How SaaS and Other Hyper-Growth Companies Create Predictable Revenue
Authors: Aaron Ross and Jason Lemkin
In my last reflection I talked about the focus of my reflection: addressing are Ross and Lemkin’s Seven Ingredients to Hyper-Growth.
The first ingredient is Nail the Niche (Part 1). This whole first section focuses on Nailing the Niche in four (4) chapters:
- “Niche” Doesn’t Mean Small;
- Signs of Slooging;
- How to Nail It;
- Your Pitch.
This seems so simple and yet, most companies aren’t doing this “right”! I think most people do not get it right because it is difficult to focus on one thing when you have many interest and/or talents, but who said you cannot have more than one business! Each business should essentially have its own niche – what works best.

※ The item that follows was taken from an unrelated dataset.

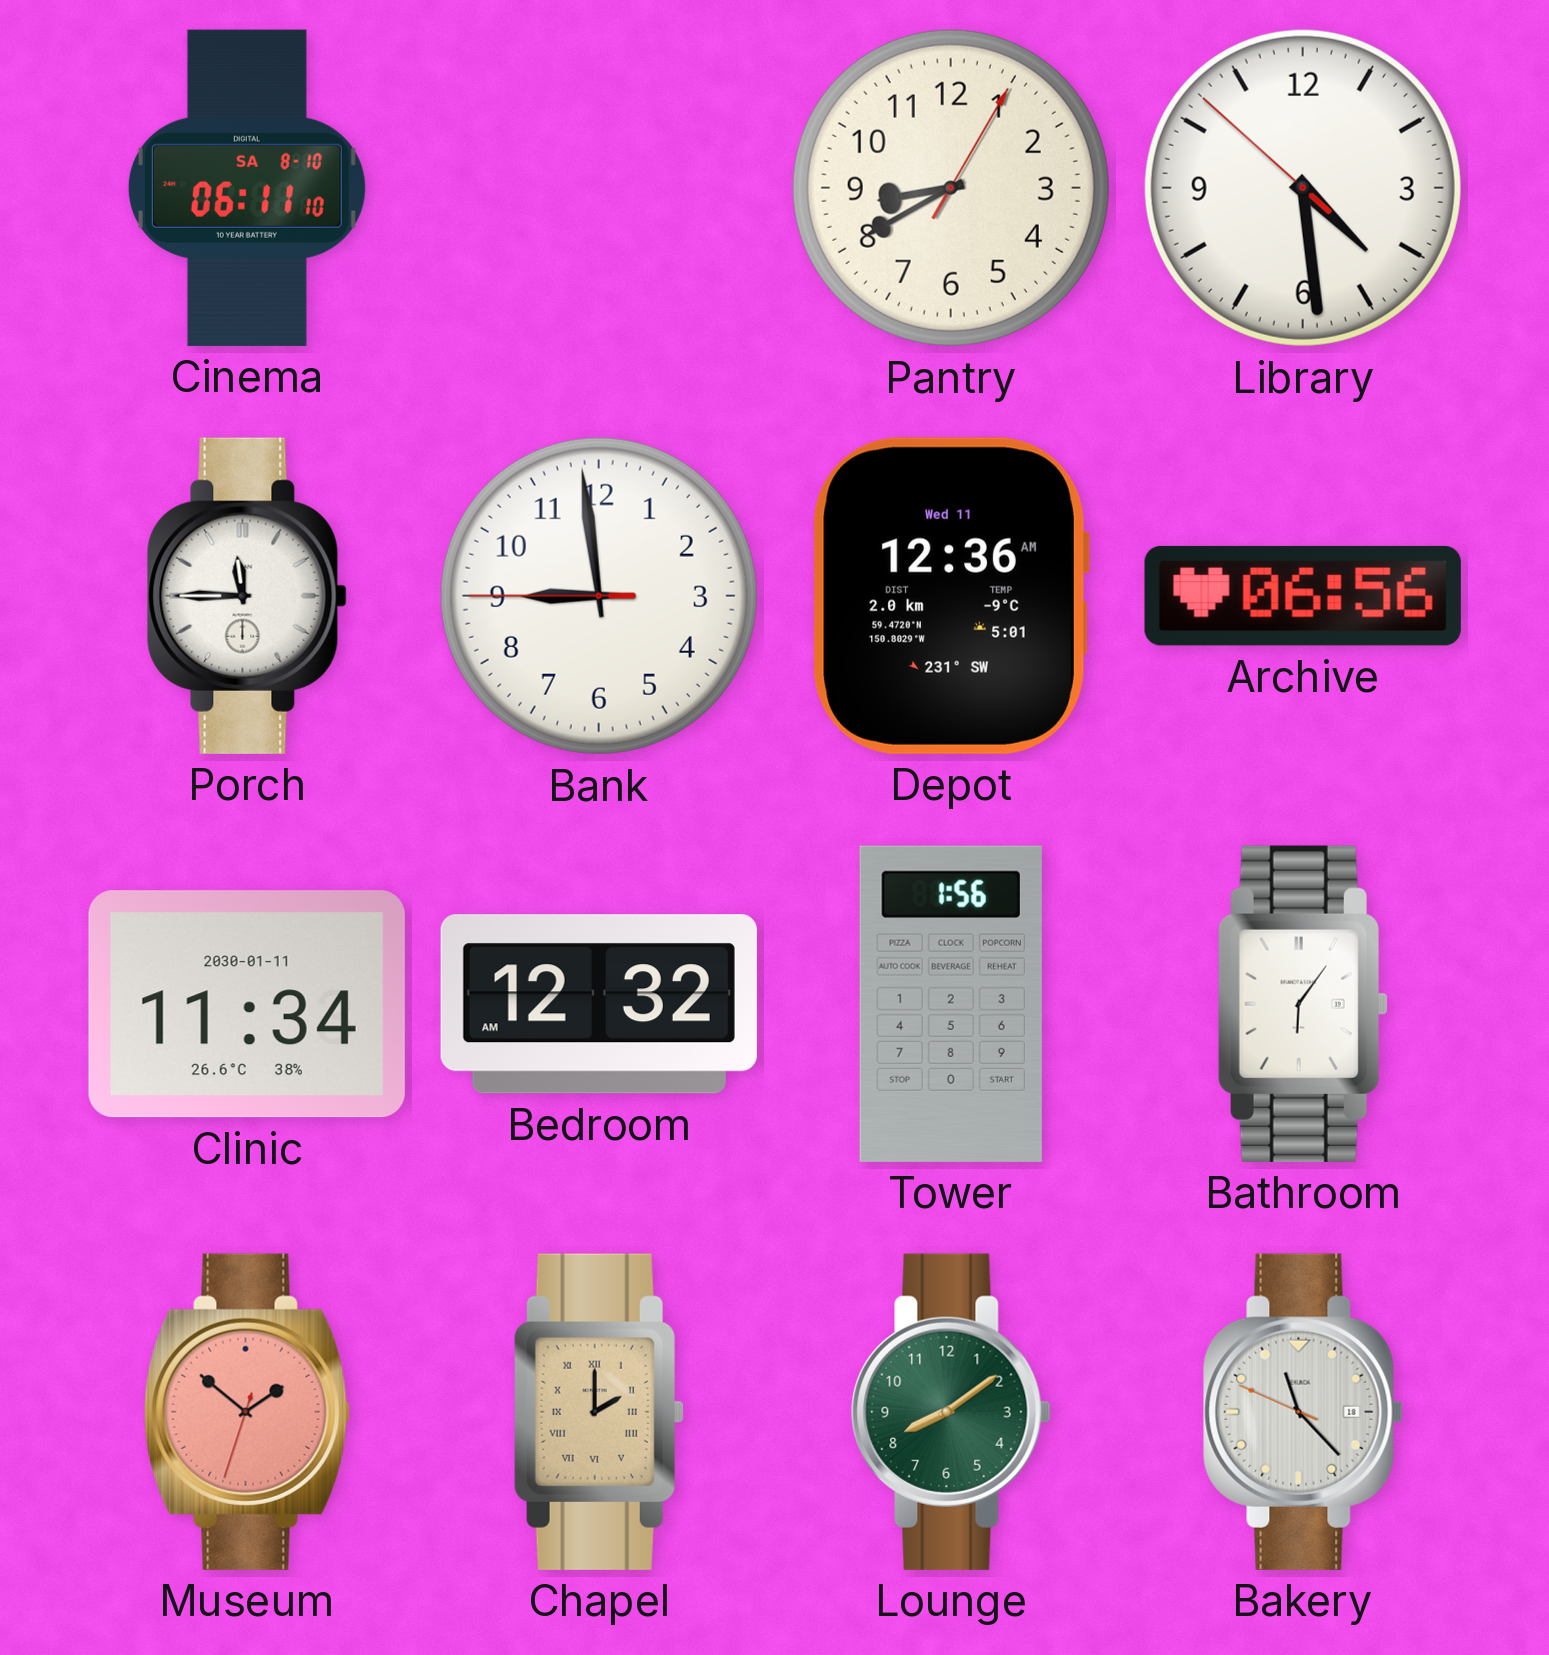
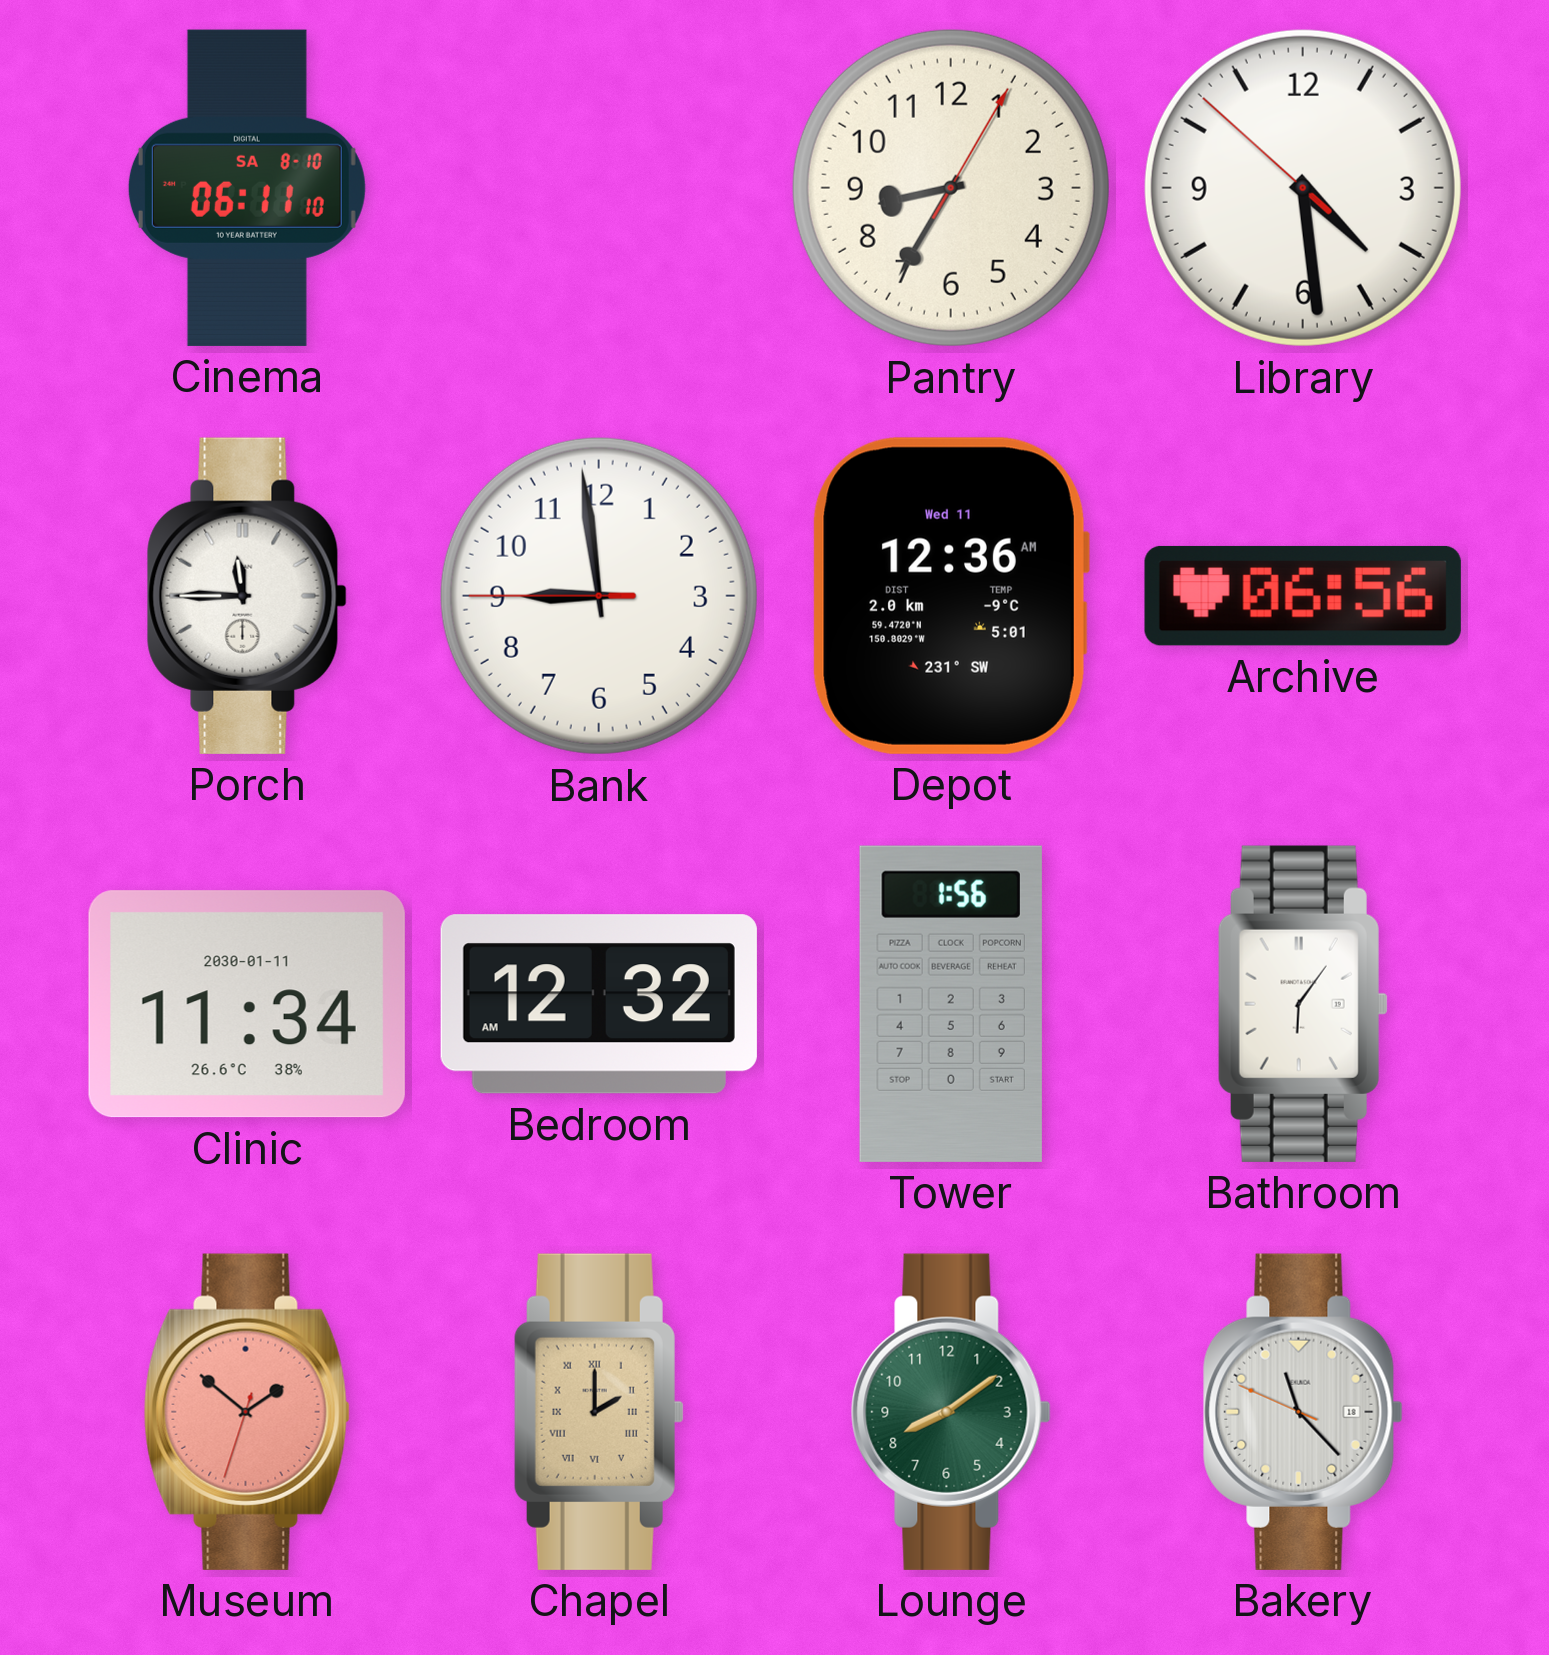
Pantry: 8:40 -> 8:35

Ross and Lemkin indicate that you know you have nailed the niche “when you are able to find and sign up unaffiliated customers. Unaffiliated. Paying. Customers.”
What does that look like? The authors talk about the “Arc of Attention” in respect to nailing the niche. Below is the same image from the book on Aaron Ross’ website.
To put it simply, the authors describe the “High Trust” zone as a business’s early adopters – family, friends, and people you know. The “Gap” is the difference in marketing to people that you may or may not know. The “No Trust” zone is the mainstream buys – mainly people that you do not know.
“The whole point of Nailing the Niche is to help you cross the Trust Gap, moving from depending on buyers on the right side (trust) to being able to better market and sell to buyers on the left side (no trust).”
So HOW do you nail the niche? Chapter 3 speaks directly to this. Here are a few points that Ross and Lemkin make:
- Specialize in a specific “pain” you save, but don’t get so narrow that you can’t find anyone that has it;
- Make lists that will produce tangible results to determine your niche (“stop” lists may be most important because it should list the projects that have failed);
- Stop talking and start proving;
- Get customer feedback before you build it – surveys are a great way of doing this;
- If nothing happens, that’s not a failure if you see it as useful information, too.
The last bullet stands out most to me because I believe “failure” produces growth and opportunity to learn. Business is about relationships, even through failure. One of the first things that we learn to do in life is build relationships – whether good or bad. We build relationships with our parents and sibling (family), then friends (and foes) at school, we move on to learn how to build relationships with classmates and coworkers, romantic relationships are sprinkled throughout, and in entrepreneurship we build relationships with clients.
Those entrepreneurial relationships are important beyond building revenue. They are important with learning how to build your business or take it to the next level. In your early stages building relationships will be critical in finding your niche.